Work instructions:
From the records below, copy each line in which the string "Wykrywaj" occurs.

Exercise materials:
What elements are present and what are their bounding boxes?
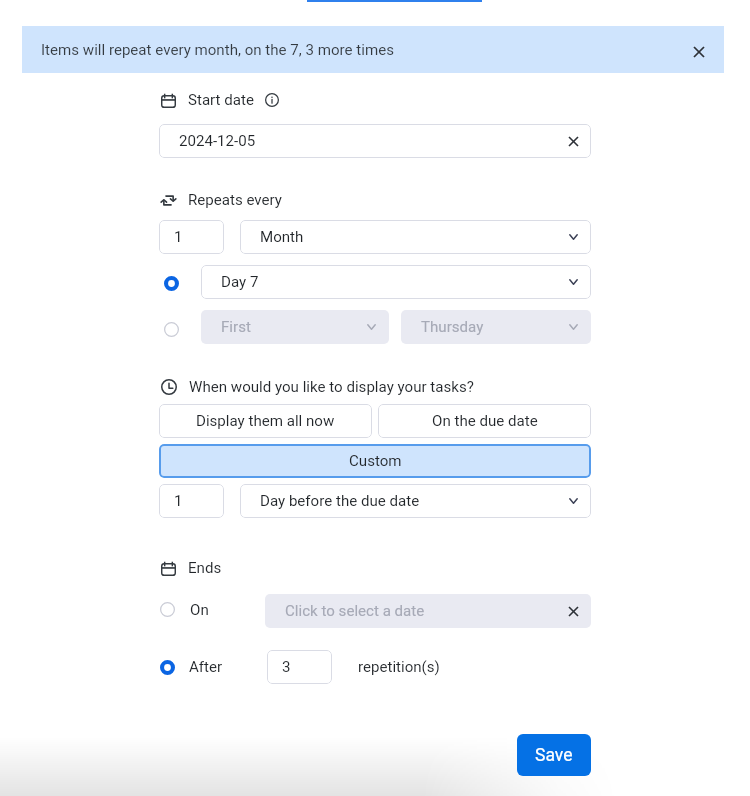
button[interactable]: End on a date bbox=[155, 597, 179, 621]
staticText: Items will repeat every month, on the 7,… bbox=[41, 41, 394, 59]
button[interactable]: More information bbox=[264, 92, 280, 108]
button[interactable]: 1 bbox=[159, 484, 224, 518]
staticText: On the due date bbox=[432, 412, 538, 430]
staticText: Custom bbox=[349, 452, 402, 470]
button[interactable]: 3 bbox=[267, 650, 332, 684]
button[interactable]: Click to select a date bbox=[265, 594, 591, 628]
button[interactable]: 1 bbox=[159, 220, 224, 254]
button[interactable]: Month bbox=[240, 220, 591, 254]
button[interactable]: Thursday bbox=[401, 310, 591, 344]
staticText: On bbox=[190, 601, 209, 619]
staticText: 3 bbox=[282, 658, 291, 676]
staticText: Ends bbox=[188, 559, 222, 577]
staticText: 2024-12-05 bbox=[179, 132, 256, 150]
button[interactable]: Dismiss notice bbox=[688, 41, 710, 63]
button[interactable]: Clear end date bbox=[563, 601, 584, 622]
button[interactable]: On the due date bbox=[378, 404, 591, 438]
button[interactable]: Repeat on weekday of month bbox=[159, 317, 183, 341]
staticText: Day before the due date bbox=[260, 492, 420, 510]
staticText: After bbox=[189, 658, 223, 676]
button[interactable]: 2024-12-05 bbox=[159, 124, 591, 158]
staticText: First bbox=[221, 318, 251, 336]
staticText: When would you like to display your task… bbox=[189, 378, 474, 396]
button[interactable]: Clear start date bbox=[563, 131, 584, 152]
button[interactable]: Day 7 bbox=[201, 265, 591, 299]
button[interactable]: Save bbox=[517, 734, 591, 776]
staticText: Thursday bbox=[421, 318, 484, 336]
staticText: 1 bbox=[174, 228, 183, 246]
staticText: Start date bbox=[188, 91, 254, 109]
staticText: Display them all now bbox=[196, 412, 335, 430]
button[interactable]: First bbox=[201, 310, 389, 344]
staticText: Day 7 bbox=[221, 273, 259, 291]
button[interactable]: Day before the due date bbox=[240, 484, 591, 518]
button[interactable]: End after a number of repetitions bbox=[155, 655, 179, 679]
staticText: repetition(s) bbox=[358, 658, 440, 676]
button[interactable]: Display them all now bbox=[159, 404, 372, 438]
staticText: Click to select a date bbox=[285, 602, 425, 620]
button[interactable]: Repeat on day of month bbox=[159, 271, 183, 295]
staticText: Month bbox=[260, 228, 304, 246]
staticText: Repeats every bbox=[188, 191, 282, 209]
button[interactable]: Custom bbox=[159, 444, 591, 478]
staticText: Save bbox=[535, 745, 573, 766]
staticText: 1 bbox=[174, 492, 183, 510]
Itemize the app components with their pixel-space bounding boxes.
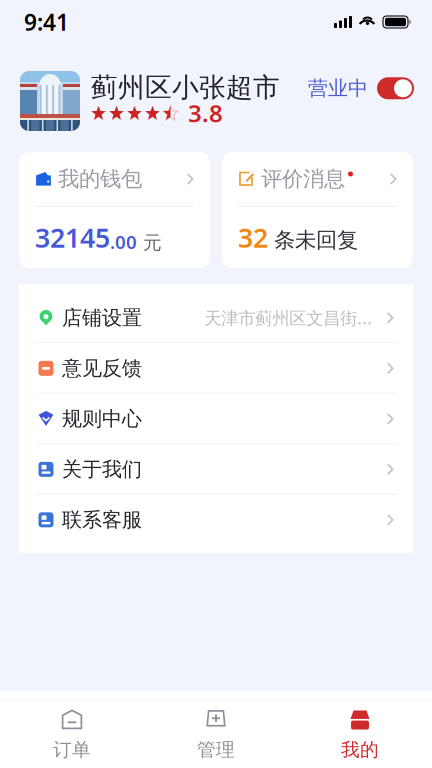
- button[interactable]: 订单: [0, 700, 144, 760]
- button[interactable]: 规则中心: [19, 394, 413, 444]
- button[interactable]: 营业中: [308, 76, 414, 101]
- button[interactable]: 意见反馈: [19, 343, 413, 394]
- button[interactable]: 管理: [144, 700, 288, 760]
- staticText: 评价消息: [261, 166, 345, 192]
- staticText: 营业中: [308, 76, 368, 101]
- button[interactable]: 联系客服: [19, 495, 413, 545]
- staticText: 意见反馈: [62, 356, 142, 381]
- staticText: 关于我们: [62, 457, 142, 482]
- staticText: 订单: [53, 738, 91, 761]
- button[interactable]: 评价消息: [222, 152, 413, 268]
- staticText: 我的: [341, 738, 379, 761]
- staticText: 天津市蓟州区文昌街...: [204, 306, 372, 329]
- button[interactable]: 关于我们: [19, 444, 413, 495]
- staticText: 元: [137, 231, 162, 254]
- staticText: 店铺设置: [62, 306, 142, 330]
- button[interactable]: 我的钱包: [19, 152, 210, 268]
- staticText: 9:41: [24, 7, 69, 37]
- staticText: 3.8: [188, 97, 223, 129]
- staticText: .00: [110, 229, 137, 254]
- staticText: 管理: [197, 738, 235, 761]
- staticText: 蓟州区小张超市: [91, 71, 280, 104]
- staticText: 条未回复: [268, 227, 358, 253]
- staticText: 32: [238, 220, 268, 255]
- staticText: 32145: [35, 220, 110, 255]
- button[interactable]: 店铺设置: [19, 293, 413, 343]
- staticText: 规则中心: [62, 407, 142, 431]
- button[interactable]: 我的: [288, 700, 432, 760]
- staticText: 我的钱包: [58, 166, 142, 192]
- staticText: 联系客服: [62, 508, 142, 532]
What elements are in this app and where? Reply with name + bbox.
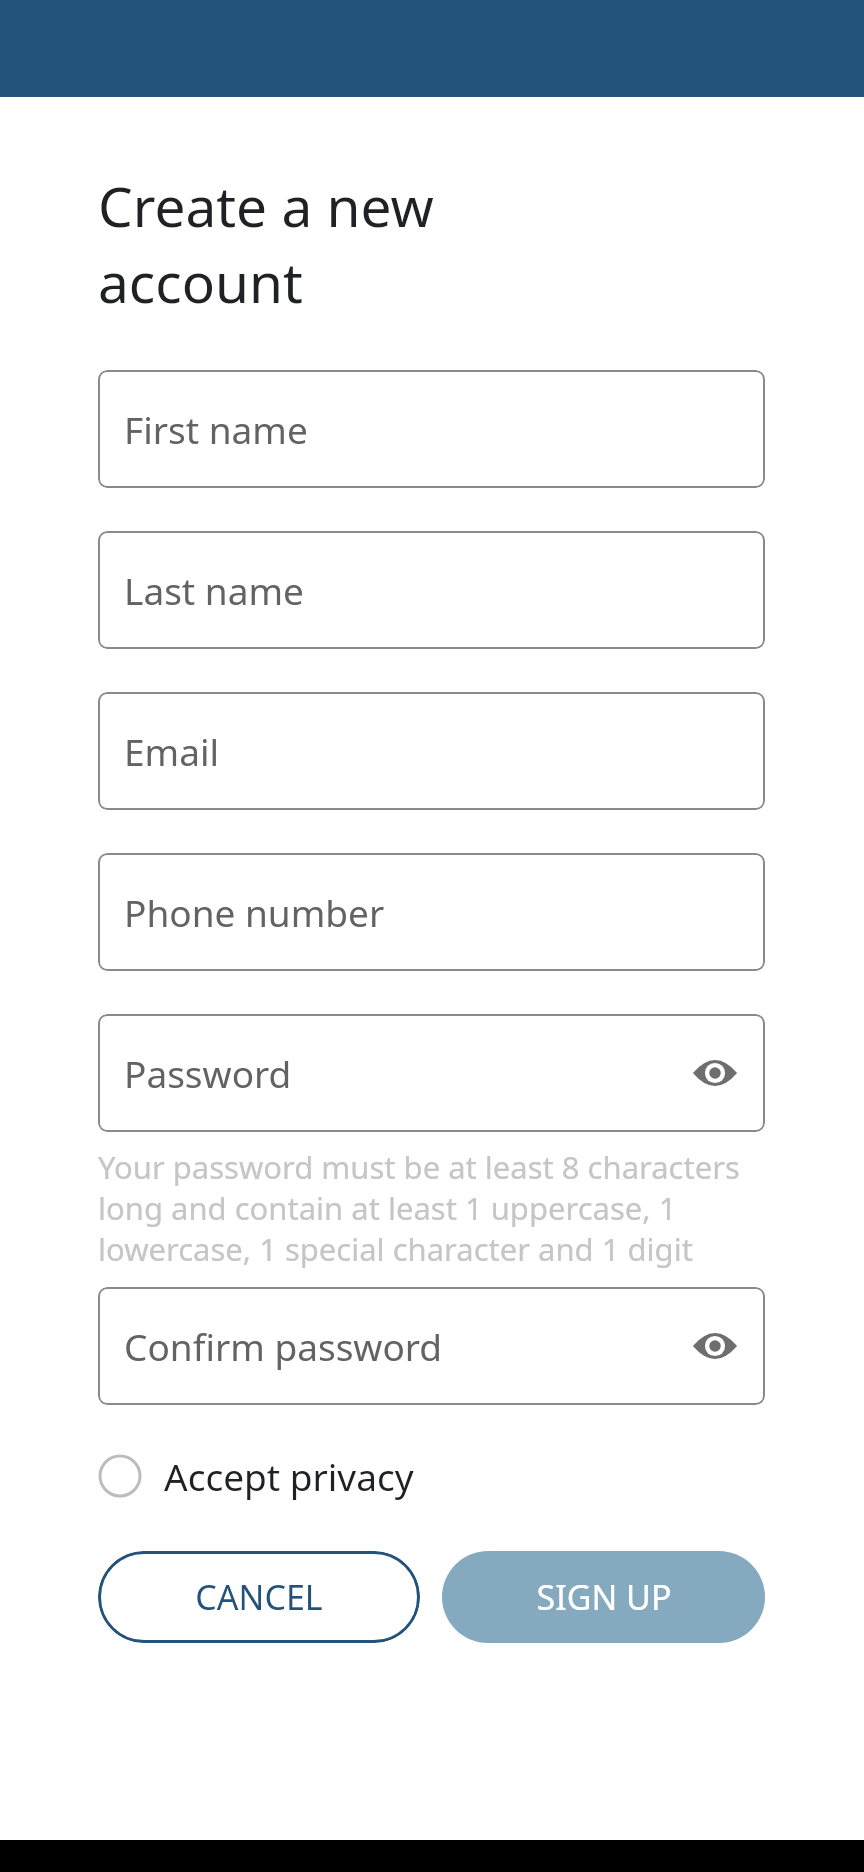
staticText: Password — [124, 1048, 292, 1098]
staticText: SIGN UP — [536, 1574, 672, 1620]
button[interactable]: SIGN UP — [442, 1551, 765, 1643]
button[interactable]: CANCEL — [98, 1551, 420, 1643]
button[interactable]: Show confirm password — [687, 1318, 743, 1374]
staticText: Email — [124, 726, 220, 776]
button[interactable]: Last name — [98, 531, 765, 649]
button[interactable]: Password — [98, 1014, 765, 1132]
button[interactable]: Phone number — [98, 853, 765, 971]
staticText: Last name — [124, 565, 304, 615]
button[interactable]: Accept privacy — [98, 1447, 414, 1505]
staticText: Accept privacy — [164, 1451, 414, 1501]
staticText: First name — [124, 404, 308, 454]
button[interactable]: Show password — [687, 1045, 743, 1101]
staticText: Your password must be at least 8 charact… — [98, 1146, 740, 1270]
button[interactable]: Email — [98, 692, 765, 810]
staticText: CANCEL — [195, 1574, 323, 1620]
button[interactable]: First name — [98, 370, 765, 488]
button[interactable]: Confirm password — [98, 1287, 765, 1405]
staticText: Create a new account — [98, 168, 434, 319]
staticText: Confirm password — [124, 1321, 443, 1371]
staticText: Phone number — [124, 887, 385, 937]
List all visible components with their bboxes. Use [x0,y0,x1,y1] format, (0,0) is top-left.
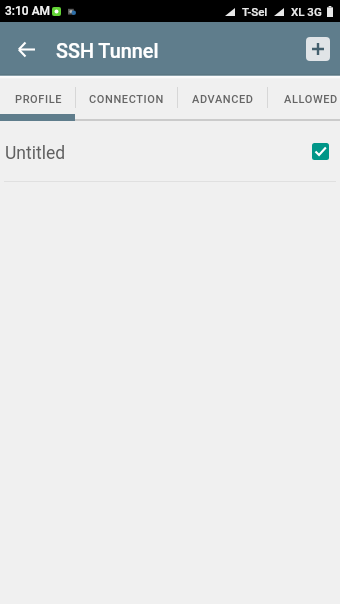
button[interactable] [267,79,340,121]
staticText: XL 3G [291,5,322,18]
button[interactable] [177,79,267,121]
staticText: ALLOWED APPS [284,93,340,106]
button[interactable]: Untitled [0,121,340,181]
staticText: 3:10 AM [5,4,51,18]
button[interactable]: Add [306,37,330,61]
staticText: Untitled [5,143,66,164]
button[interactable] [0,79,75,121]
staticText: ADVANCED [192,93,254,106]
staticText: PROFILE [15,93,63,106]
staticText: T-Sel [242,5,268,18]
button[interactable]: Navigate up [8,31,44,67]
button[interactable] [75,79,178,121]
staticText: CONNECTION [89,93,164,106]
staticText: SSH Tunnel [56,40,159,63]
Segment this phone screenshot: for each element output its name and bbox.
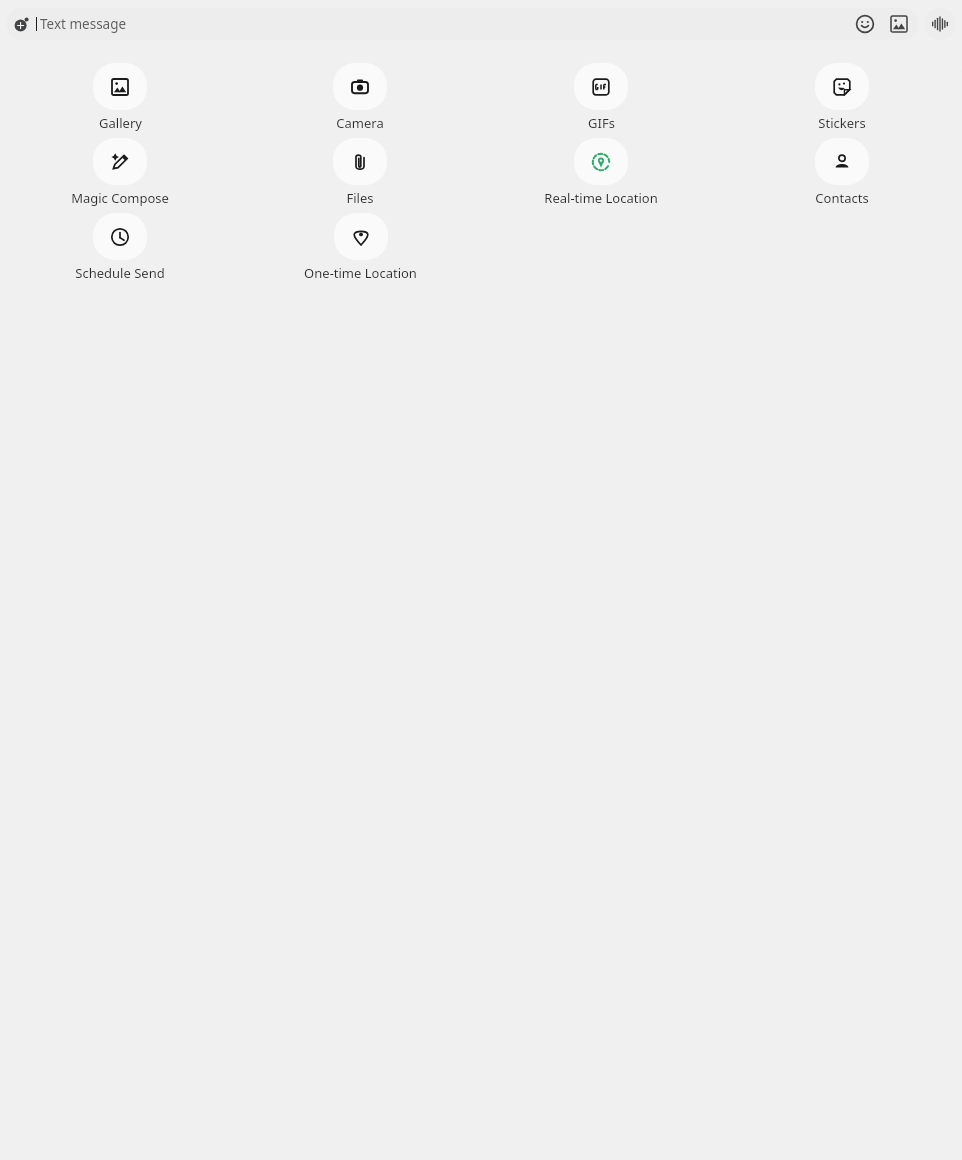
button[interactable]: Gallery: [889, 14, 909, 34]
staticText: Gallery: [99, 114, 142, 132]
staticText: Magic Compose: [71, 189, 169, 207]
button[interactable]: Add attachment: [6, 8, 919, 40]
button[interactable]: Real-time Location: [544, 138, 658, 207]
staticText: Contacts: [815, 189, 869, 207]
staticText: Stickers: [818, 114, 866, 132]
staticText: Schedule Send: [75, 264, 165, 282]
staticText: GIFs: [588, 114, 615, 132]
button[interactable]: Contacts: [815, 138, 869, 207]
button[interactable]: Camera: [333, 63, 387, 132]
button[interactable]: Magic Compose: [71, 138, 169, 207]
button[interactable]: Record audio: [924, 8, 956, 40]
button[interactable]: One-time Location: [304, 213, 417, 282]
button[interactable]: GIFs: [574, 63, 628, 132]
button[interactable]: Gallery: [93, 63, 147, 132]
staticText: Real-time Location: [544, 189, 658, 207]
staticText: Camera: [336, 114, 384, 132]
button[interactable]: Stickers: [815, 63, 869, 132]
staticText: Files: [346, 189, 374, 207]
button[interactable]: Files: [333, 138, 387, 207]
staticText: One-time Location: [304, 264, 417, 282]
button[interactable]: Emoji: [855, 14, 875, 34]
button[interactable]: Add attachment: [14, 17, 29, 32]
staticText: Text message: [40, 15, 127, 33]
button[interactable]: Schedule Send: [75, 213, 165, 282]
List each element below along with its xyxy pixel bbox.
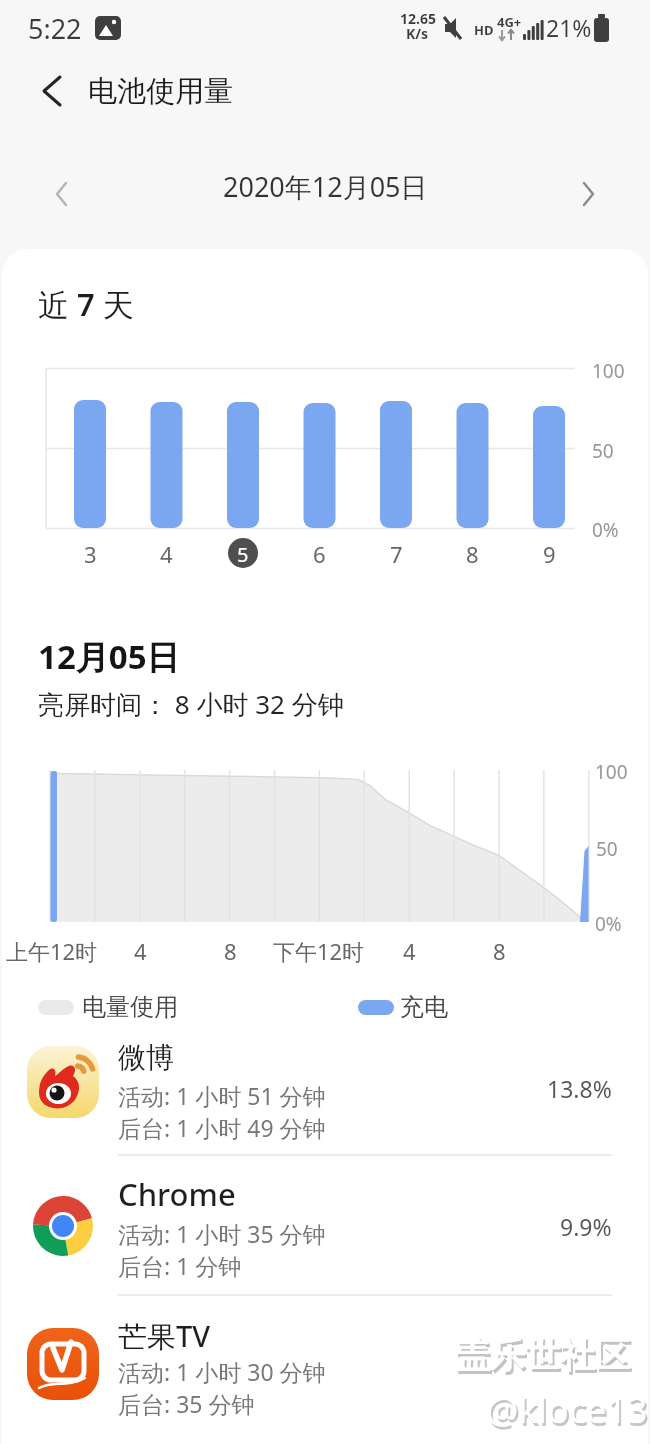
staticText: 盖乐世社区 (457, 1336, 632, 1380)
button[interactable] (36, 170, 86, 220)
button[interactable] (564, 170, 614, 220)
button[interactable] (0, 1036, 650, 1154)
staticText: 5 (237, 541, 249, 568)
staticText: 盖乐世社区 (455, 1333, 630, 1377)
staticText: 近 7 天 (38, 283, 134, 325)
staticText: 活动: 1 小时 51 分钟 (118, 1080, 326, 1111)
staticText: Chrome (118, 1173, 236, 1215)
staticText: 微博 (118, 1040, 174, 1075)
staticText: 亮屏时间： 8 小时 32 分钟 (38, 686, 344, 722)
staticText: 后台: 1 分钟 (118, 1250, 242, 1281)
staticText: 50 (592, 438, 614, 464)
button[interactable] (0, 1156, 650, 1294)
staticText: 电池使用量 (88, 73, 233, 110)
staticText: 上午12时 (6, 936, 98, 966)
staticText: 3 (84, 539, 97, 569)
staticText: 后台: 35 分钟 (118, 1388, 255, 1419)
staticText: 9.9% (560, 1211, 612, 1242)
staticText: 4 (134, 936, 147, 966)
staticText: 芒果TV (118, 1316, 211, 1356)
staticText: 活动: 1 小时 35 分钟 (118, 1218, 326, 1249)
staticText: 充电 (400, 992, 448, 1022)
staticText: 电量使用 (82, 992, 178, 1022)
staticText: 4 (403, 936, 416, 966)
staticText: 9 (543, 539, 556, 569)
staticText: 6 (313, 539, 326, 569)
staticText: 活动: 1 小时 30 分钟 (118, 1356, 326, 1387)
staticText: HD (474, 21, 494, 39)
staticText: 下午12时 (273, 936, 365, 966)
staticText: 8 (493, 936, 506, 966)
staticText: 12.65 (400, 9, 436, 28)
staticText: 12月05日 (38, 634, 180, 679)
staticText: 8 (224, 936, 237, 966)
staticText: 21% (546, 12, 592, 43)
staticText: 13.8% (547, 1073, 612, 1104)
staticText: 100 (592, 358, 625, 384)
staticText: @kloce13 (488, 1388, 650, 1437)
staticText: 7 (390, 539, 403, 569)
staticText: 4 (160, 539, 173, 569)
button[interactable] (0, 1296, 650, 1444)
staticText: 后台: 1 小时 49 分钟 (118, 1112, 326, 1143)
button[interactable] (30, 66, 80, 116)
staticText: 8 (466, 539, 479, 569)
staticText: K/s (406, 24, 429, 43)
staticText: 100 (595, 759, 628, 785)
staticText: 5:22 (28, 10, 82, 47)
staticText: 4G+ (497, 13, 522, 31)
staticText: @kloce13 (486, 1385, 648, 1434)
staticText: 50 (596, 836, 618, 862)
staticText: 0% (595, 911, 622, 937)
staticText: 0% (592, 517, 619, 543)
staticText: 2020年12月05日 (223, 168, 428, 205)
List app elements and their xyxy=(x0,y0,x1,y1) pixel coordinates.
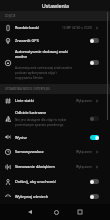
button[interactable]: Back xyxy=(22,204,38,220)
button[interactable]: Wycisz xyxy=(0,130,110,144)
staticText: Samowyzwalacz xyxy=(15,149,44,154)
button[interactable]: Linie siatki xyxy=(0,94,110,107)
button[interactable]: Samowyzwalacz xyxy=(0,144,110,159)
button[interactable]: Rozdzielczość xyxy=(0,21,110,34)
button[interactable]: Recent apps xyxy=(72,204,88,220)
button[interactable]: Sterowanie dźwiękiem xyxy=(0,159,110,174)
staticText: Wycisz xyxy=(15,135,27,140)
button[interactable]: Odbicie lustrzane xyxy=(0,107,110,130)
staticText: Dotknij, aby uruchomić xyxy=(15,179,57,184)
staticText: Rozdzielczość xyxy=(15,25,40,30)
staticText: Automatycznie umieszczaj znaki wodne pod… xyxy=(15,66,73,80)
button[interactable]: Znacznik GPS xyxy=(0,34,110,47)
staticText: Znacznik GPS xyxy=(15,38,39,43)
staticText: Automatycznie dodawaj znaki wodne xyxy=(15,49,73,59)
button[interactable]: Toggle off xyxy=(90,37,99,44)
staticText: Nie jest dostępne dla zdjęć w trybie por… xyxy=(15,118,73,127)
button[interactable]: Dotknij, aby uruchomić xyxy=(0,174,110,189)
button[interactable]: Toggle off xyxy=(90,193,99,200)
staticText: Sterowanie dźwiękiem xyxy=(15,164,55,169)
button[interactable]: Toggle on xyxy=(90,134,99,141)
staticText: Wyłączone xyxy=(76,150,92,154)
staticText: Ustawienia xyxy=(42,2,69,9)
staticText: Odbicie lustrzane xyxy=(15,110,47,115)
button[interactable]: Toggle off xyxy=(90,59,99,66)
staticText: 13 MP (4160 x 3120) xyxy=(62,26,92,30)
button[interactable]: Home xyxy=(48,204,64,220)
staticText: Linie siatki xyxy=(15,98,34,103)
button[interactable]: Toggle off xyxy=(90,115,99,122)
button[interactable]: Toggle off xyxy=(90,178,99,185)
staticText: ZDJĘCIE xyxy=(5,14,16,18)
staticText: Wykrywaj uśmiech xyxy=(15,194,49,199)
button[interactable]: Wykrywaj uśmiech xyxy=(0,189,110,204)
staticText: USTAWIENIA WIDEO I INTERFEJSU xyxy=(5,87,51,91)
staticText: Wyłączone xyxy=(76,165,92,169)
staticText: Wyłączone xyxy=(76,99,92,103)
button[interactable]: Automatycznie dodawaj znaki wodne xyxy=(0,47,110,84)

Response area:
staticText: Wykrywaj uśmiech xyxy=(15,194,49,199)
button[interactable]: Wykrywaj uśmiech xyxy=(0,189,110,204)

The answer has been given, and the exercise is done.